Job Description
To apply for this job, you need to complete both steps below:
STEP 1:
Please click the link to submit your application directly to the company:
Your application will only be received by Recruiter if submitted via above link.
STEP 2:
Kindly scroll to the bottom of this page and complete the short VinUni Tracking Form.

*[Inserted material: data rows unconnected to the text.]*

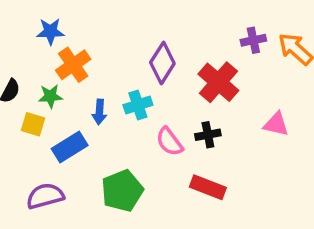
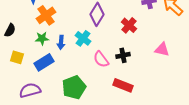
red cross: (218, 82) -> (129, 25), size x0.7
green star: (50, 96) -> (42, 38), moved
cyan cross: (138, 105) -> (83, 38), turned -35
yellow square: (33, 124) -> (17, 57), moved

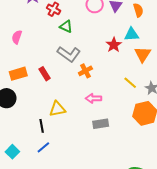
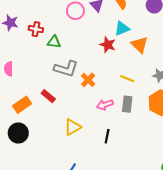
yellow line: (130, 83) -> (127, 79), moved
gray rectangle: (101, 124) -> (127, 104), moved, turned -56
black line: (42, 126) -> (107, 136), moved, turned 40

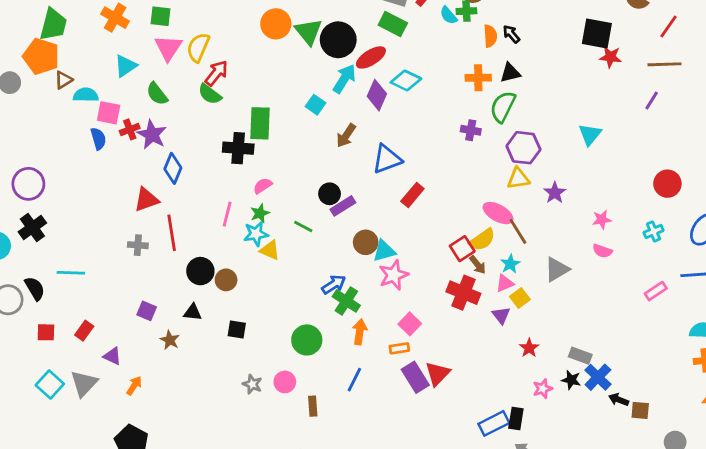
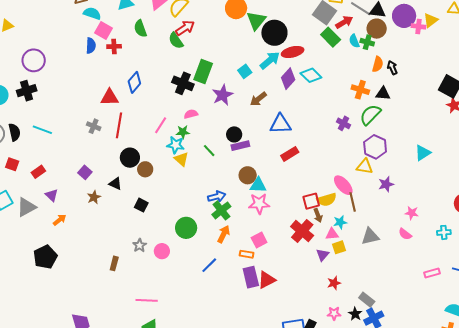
green rectangle: (393, 24) -> (331, 37), moved
purple star: (152, 135) -> (222, 95), moved
brown rectangle: (313, 406) -> (114, 263), moved

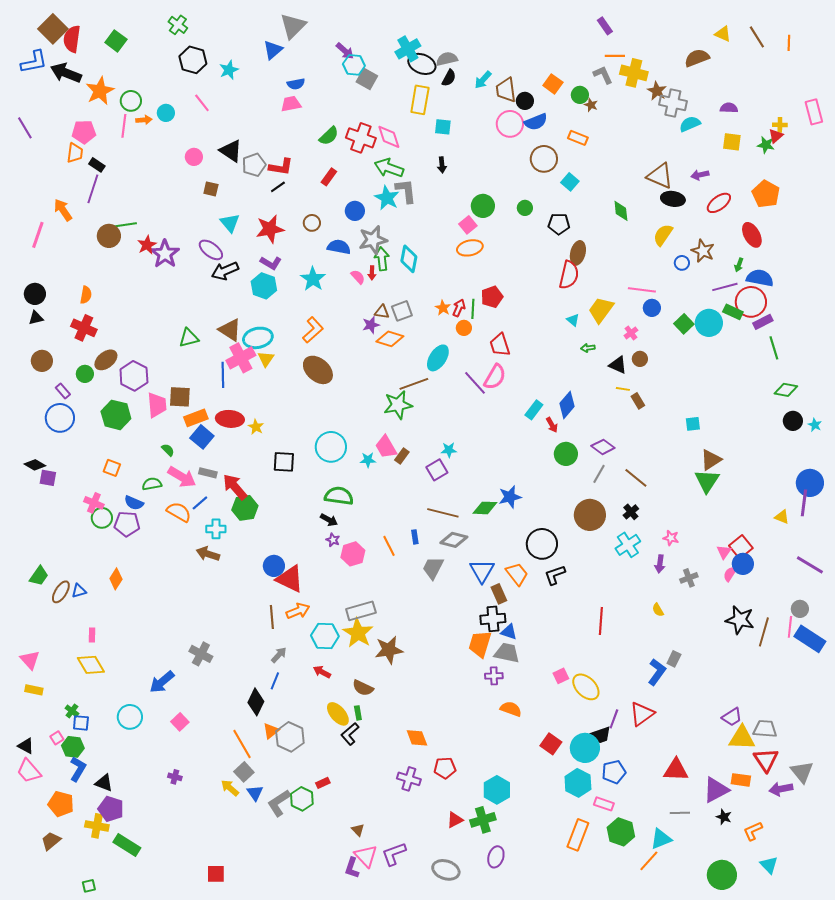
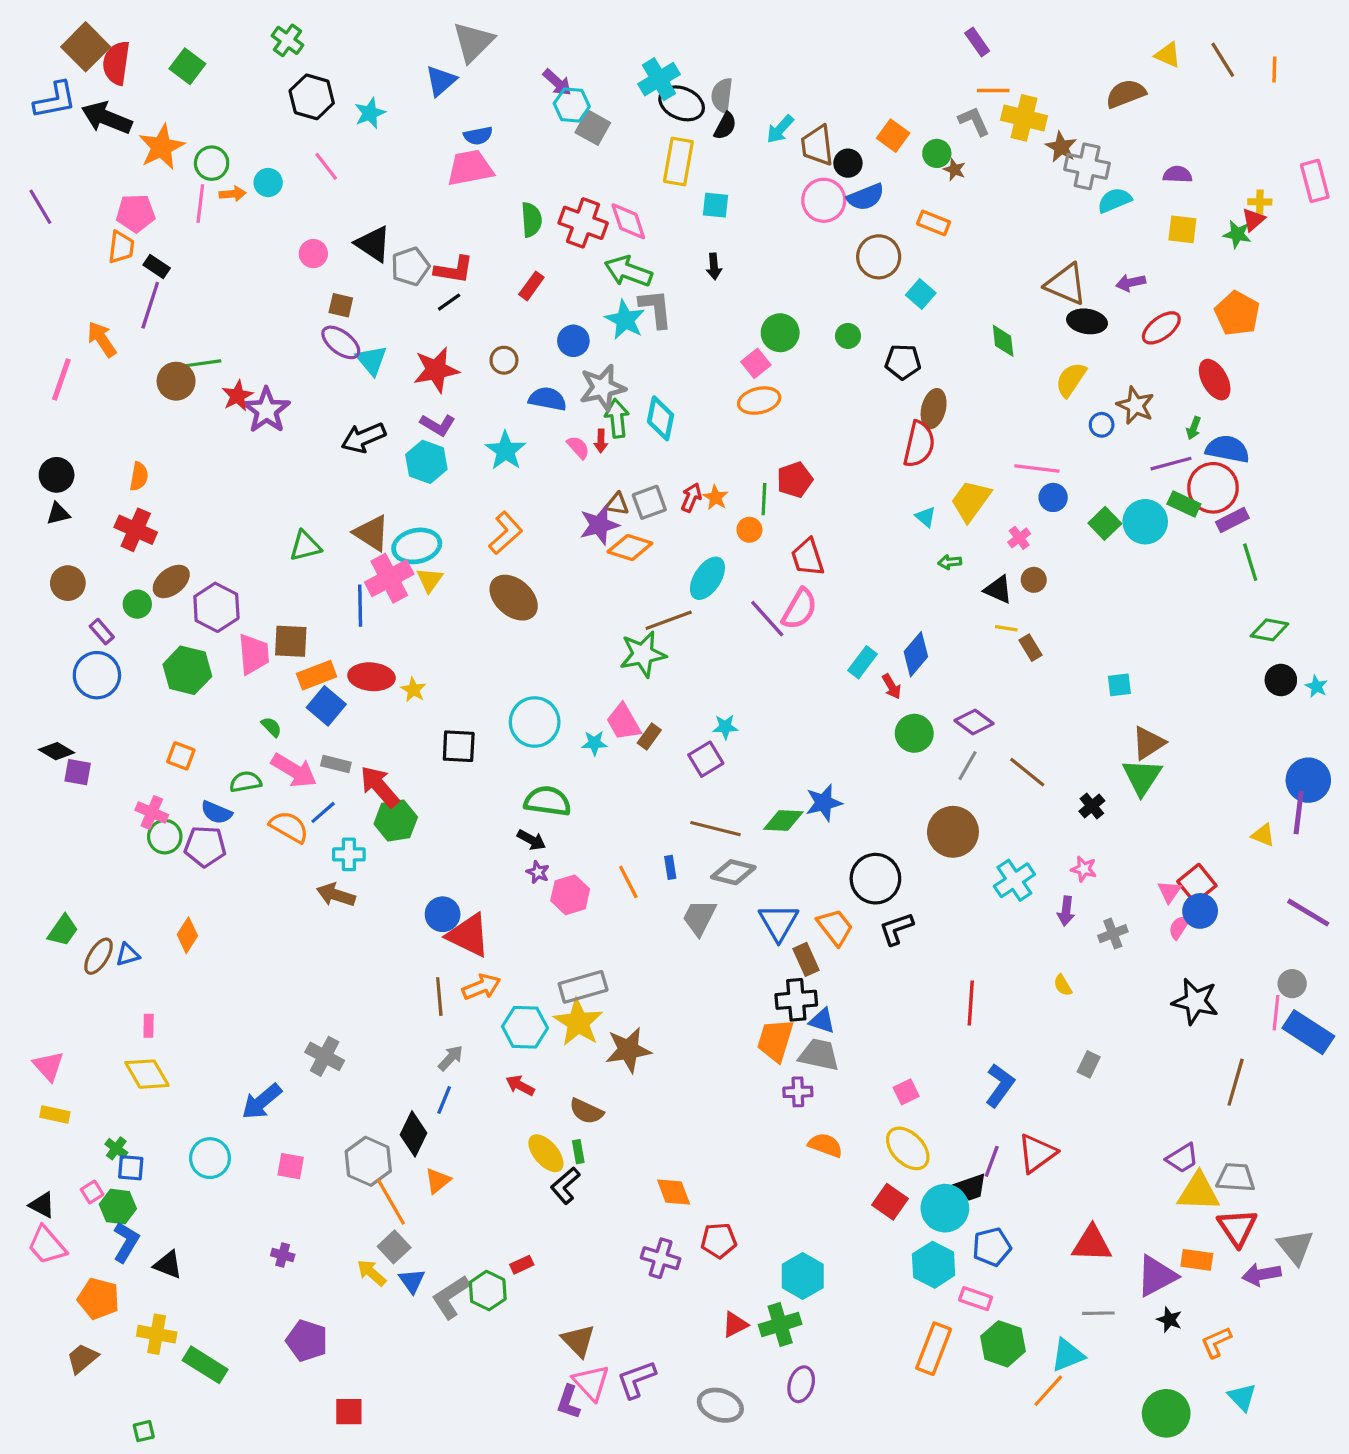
gray semicircle: (447, 59) -> (722, 95), turned -70
pink trapezoid: (291, 104) -> (470, 168), size x1.4
green semicircle: (329, 136) -> (531, 220), turned -50
purple ellipse: (211, 250) -> (341, 342), moved
red arrow: (459, 308) -> (691, 497), moved
purple star: (371, 325) -> (599, 525), size x1.4
black cross: (631, 512) -> (1092, 806), moved
brown line: (764, 632) -> (1236, 1082), moved
blue L-shape: (657, 672) -> (1000, 1085), moved
yellow ellipse: (586, 687) -> (908, 1148), moved
pink square: (180, 722) -> (291, 1166), turned -36
gray hexagon: (290, 737) -> (368, 1161), moved
purple pentagon: (111, 809) -> (307, 1341), moved
brown triangle: (358, 830) -> (578, 1341), size x1.6

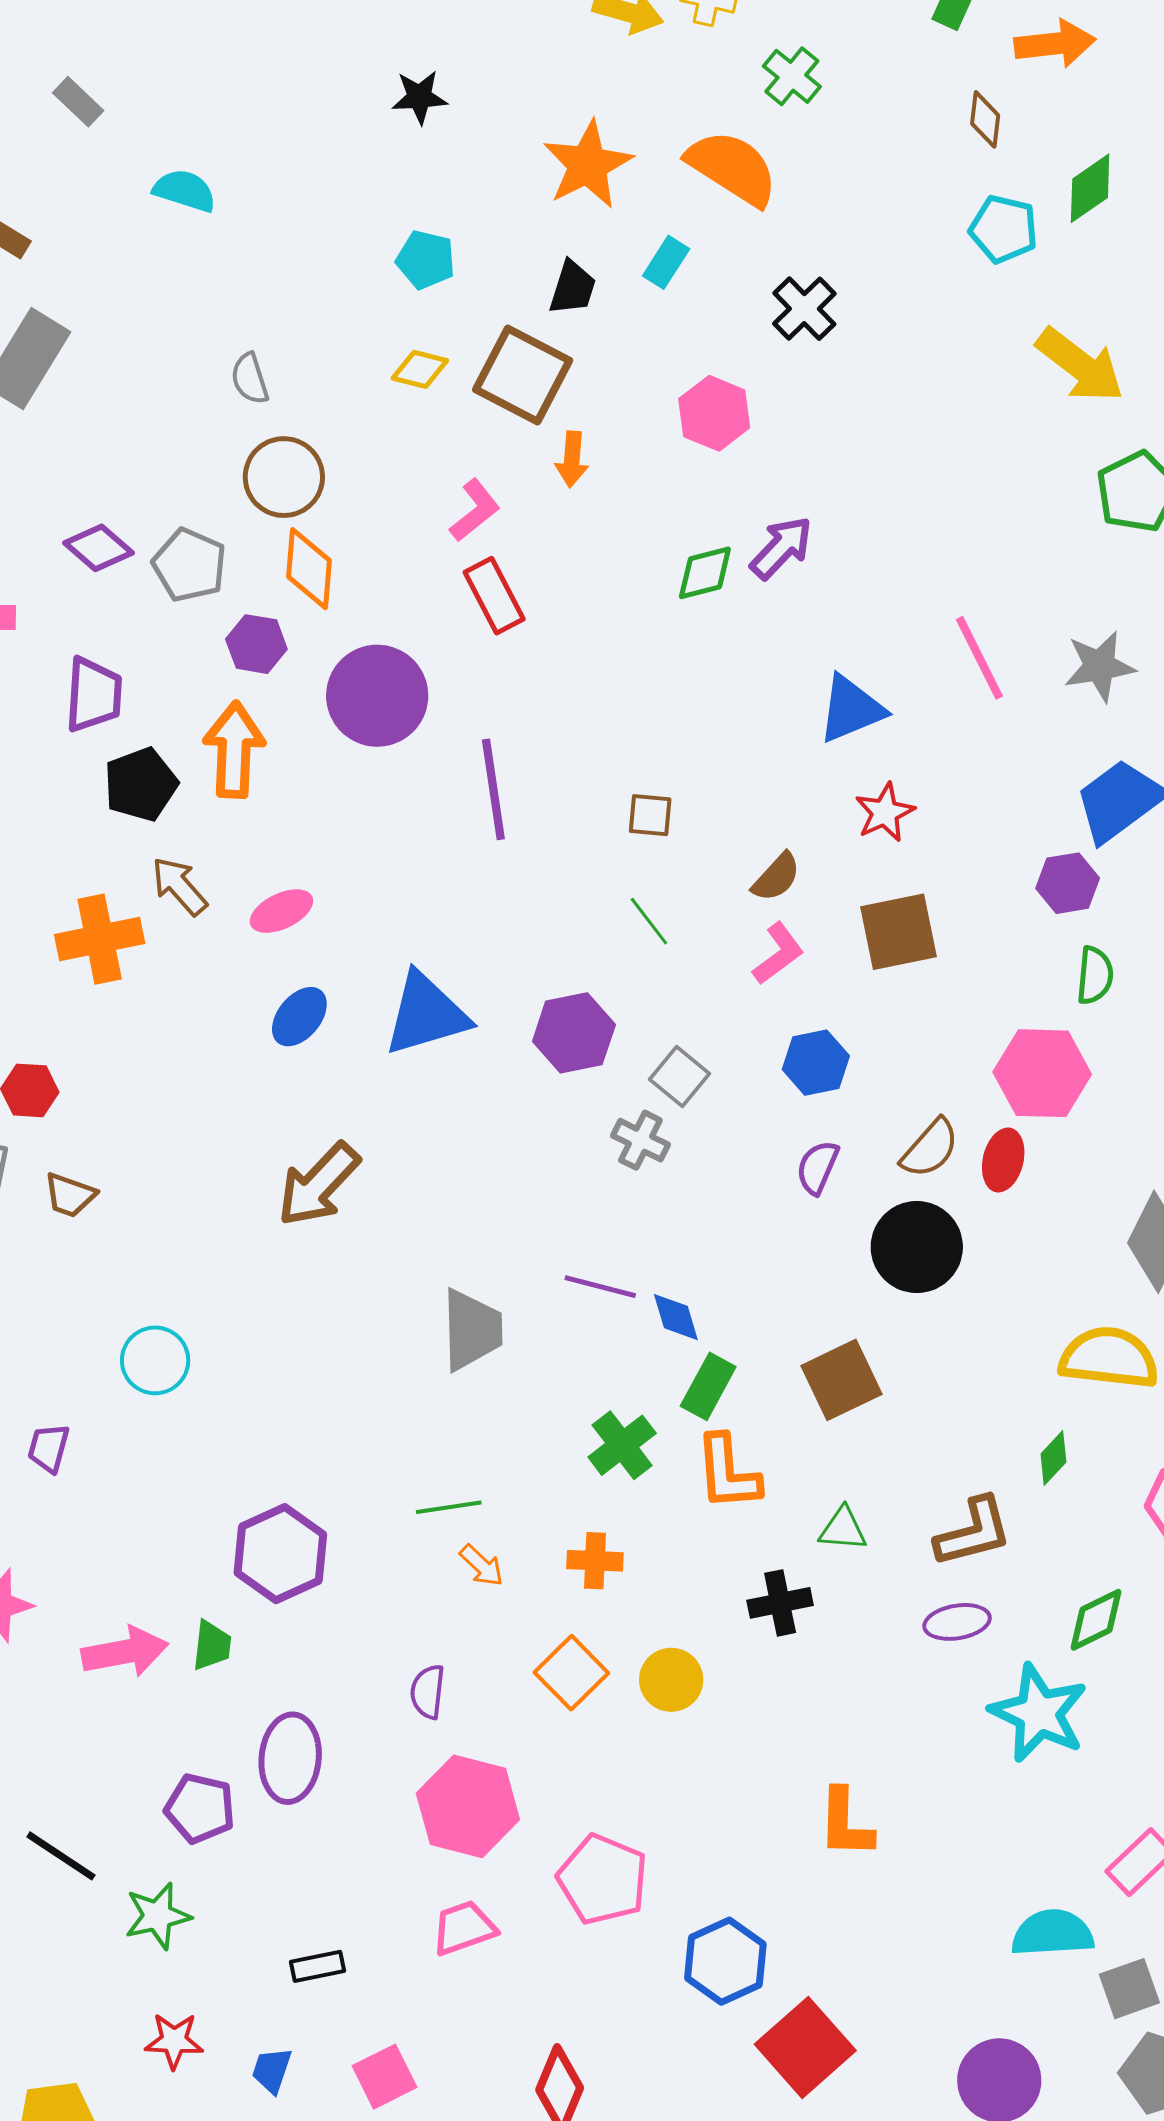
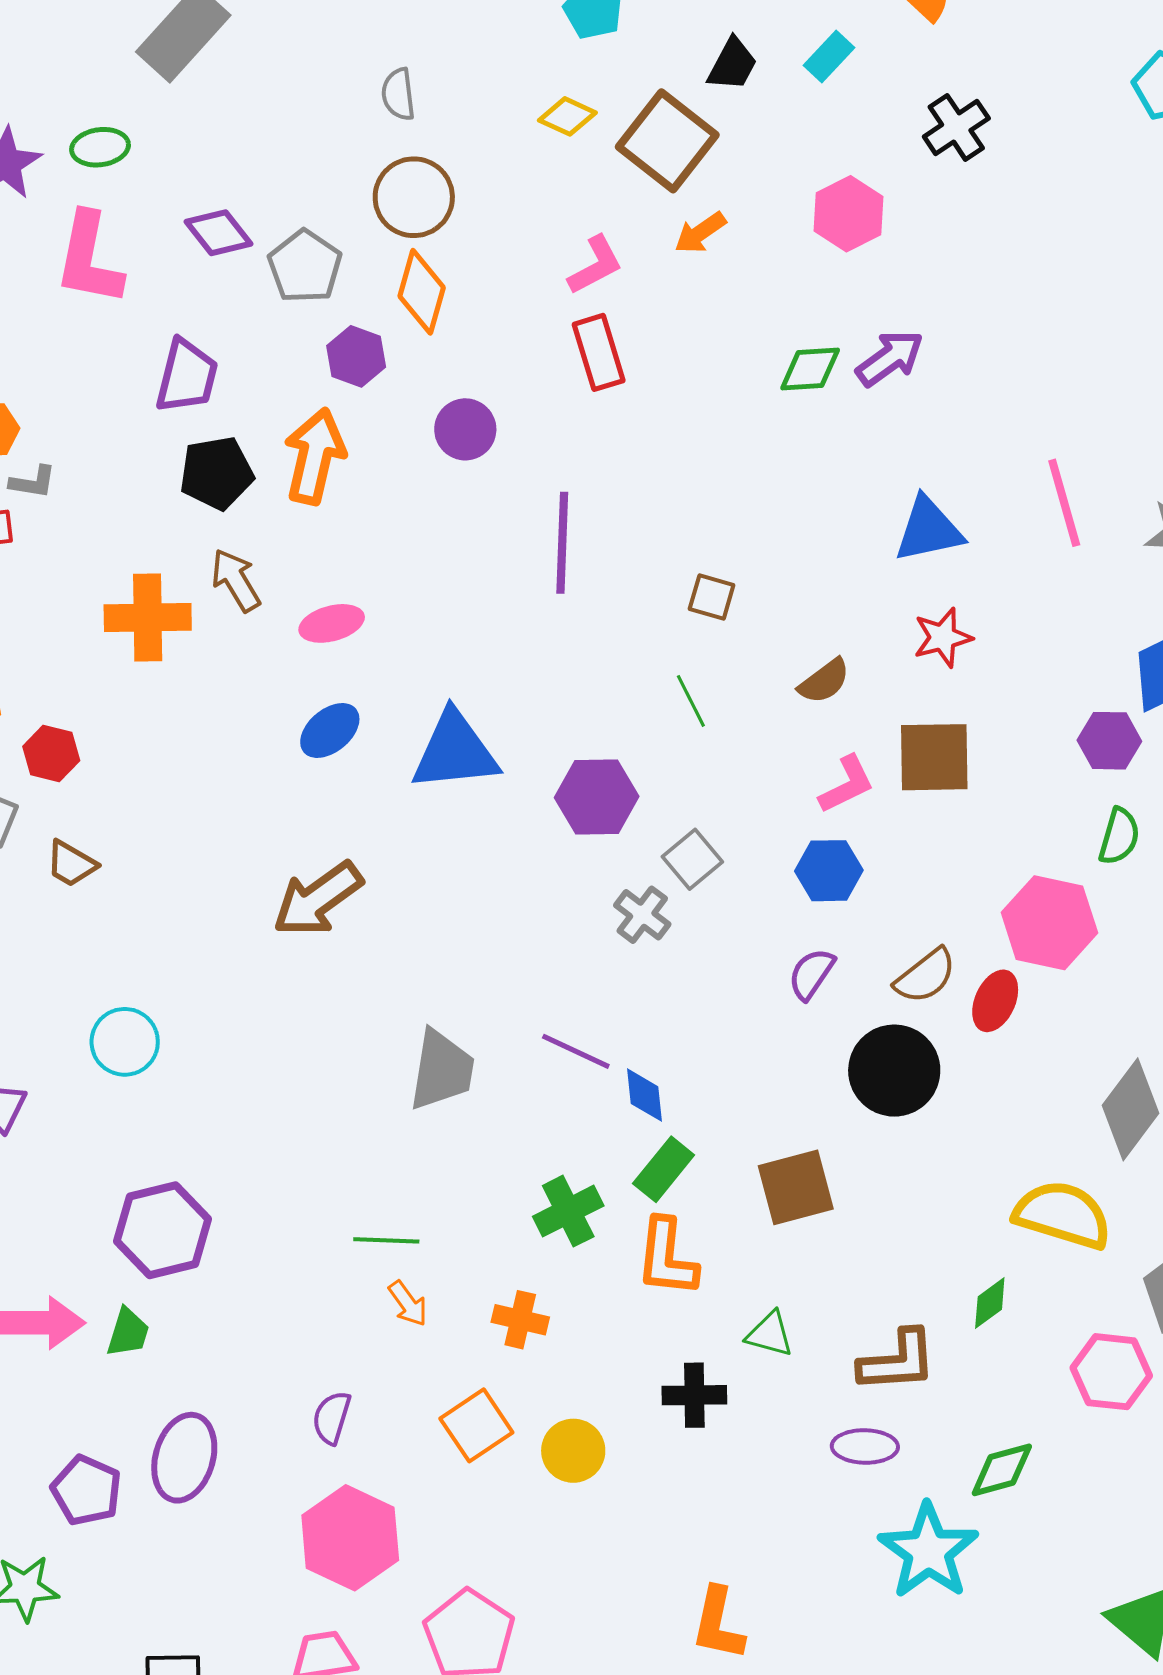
orange arrow: (572, 459) -> (700, 233), turned 40
purple circle: (377, 696) -> (465, 429), size x0.6
pink L-shape: (778, 954) -> (847, 785), moved
purple hexagon: (280, 1554) -> (163, 1230), moved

Filling out this form alone does not count as applying. Kindly remind this form is not part of the company’s application process. It only helps Careers, Alumni, Industry and Development (CAID) Department discover more opportunities and follow up in case of system issues.
What you’ll be doing:
-
Engage in improving and perfecting a sophisticated speech data normalization and alignment tool with the assistance of NVIDIA's NeMo framework.
-
Apply techniques in text normalization and audio-text alignment to prepare large-scale datasets for advanced speech processing tasks.
-
Ensure robust handling of input audio and textual data to deliver highly accurate, automated spoken text outputs.
-
Collaborate with multidisciplinary teams to translate requirements into practical tool building and implementation.
-
Conduct comprehensive testing and validation to meet exacting internal quality standards.
-
Assist in the deployment of modern advancements geared towards improving NVIDIA’s speech and language AI technologies.
What we need to see:
-
Current enrollment in a Bachelor’s, Master’s, or PhD program in Computer Science, Engineering, or related field.
-
Strong programming experience in Python (or a comparable language).
-
Familiarity with ML frameworks/libraries (e.g., PyTorch or TensorFlow).
-
Foundational knowledge of NLP and speech recognition concepts.
-
Collaborative, inclusive approach with strong problem-solving skills and curiosity.
Ways to stand out from the crowd:
-
Hands-on experience with NVIDIA’s NeMo toolkit or similar platforms for speech and language processing.
-
Previous internships or substantial project experience in data engineering or machine learning for speech applications.
-
Direct knowledge of techniques for audio signal processing and text normalization.